En el estado de naturaleza, según Locke, todos tenían derecho a su propiedad privada y a “no poseer más de aquellas que pudiesen utilizar”, lo que significa que advertía contra el consumismo y la acumulación. Vemos entonces que la idea de autodeterminación fue pensada para la igualdad y no para lo contrario.

Por eso, sus propuestas son antes que nada una ética, como en Baruj Spinoza. La ética como deontología nunca debe estar fuera del pensamiento de la libertad. Mientras que ya en Bernard de Mandeville, en Adam Smith y en David Ricardo hay un cambio de valores porque se le otorga más preeminencia al tener que al ser.

Fue durante el siglo XIX que el pensamiento liberal propició una decadencia que continuó hasta nuestros días acelerando el “fin de la historia”, perdiendo la metafísica temporal implícita en función de lo instrumental, lo que llevó a una excesiva industrialización técnica y a un craso positivismo. Esto decantó en una consciencia de clases al adoptar una concepción objetiva de los acontecimientos a través del materialismo dialéctico.  

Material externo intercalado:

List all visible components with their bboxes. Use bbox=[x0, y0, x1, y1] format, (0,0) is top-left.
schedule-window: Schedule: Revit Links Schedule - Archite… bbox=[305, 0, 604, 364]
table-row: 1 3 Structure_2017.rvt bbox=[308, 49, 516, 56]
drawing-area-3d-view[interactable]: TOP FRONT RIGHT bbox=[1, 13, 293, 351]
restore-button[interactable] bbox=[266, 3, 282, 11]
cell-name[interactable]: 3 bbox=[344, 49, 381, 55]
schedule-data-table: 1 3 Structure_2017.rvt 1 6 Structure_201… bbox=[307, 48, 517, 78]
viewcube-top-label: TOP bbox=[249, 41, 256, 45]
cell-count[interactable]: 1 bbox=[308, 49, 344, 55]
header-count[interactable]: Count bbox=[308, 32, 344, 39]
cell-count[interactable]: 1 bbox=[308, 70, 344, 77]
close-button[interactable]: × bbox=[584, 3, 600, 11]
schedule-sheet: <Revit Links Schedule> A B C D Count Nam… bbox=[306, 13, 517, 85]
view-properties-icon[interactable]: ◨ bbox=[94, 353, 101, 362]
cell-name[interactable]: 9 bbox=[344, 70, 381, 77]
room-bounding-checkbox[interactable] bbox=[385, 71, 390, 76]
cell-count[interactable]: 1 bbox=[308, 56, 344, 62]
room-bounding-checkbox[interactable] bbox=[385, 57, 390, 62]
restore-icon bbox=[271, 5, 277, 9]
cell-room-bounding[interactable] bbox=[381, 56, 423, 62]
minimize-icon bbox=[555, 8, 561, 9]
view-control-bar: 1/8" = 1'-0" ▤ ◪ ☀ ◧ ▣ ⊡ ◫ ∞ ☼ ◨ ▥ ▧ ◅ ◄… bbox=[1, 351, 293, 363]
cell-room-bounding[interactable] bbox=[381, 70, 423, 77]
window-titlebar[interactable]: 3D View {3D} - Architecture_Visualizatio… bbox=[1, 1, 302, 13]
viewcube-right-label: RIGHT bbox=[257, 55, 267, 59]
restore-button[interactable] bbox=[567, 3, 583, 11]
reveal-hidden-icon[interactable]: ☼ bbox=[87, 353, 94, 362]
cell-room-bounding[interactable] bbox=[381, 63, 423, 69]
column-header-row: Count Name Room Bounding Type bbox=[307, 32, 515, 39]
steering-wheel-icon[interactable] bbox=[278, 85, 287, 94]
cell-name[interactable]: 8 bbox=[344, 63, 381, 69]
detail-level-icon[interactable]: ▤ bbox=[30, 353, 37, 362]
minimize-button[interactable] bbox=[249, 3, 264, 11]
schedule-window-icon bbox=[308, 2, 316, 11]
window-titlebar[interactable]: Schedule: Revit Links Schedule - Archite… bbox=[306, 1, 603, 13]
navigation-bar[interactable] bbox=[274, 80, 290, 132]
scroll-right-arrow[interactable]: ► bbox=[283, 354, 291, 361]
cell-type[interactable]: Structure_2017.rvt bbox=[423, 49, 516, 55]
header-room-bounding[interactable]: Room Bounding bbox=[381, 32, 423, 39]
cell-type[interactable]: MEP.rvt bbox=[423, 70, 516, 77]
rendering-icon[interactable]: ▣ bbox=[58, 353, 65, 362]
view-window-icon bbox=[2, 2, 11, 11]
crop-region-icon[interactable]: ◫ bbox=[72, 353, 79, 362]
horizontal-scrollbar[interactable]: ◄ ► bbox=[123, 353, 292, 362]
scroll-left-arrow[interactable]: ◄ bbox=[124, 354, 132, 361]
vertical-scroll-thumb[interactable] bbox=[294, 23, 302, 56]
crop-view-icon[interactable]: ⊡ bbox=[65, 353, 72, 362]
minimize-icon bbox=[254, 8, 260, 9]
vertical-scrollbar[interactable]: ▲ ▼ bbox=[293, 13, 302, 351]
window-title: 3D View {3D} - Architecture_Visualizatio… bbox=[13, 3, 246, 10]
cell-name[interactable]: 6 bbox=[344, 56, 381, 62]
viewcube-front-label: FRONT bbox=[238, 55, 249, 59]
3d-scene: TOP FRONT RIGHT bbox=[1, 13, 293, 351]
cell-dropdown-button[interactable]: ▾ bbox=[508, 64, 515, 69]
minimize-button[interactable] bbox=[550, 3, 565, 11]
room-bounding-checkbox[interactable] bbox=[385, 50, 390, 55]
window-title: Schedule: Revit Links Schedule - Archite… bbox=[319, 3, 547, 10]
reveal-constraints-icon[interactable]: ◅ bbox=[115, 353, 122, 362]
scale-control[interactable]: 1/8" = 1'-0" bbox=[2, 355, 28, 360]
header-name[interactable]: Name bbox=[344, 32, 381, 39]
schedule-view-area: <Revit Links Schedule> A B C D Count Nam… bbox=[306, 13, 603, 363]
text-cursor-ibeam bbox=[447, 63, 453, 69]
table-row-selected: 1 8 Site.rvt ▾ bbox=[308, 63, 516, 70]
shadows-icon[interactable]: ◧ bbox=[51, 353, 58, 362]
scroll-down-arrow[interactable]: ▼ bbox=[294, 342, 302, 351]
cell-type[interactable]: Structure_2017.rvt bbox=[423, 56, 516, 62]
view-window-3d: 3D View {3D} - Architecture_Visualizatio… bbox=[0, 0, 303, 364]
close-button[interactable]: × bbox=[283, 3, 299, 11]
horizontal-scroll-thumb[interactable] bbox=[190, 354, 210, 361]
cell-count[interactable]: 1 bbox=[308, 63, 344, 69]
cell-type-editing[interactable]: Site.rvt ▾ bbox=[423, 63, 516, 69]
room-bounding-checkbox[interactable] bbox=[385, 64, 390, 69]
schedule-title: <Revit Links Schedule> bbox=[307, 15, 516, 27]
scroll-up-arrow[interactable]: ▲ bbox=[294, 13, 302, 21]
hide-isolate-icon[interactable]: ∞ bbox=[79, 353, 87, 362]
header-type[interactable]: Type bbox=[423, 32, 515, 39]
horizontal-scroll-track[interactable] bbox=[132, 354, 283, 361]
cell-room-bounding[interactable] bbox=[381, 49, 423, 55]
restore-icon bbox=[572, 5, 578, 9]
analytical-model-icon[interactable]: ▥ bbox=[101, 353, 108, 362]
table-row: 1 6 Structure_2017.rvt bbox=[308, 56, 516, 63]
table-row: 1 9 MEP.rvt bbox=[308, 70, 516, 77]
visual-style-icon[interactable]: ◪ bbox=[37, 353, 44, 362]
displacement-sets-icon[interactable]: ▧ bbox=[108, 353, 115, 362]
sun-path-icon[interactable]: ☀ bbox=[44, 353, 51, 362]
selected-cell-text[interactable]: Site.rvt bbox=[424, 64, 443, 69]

Aclaremos que el liberalismo, al igual que el marxismo, también necesita de la historia, porque sin ella se agota al sujeto y se convierte en inviable cualquier filosofía, y, como consecuencia, el proyecto político pierde su espíritu tolerante al transformarse en una máquina de depredar; pero si ahora, a esa misma historia se la concibe como “materia”, no solo peligra el individuo sino también su libertad.   

Razón por lo cual el liberalismo debe asumir una historia creativa que esté virgen para edificar, que sea el hombre quien le imponga metas dinámicas a conquistar y no que estas sean impuestas desde afuera; de no ser así, la voluntad termina en un fin colectivista dando a luz un estado monstruoso y bestial que sustituye al yo por un “sóviet” vacío y fácil de dominar: me refiero a los totalitarismos, sean espiritualistas o materialistas.

Con “totalitarismo espiritualista” estoy señalando a los fascismos que surgieron a principios del siglo pasado que, con la excusa del regreso a lo “sagrado”, deshumanizaron al ser coadyuvando la técnica bélica más irracional. De modo que implantaron una revolución mesiánica y violenta para que las cosas vuelvan a un principio mítico, a un “estado total”, ofrendando en el altar del partido un sacrificio humano colectivo. Por fortuna ese reinado siniestro duró poco.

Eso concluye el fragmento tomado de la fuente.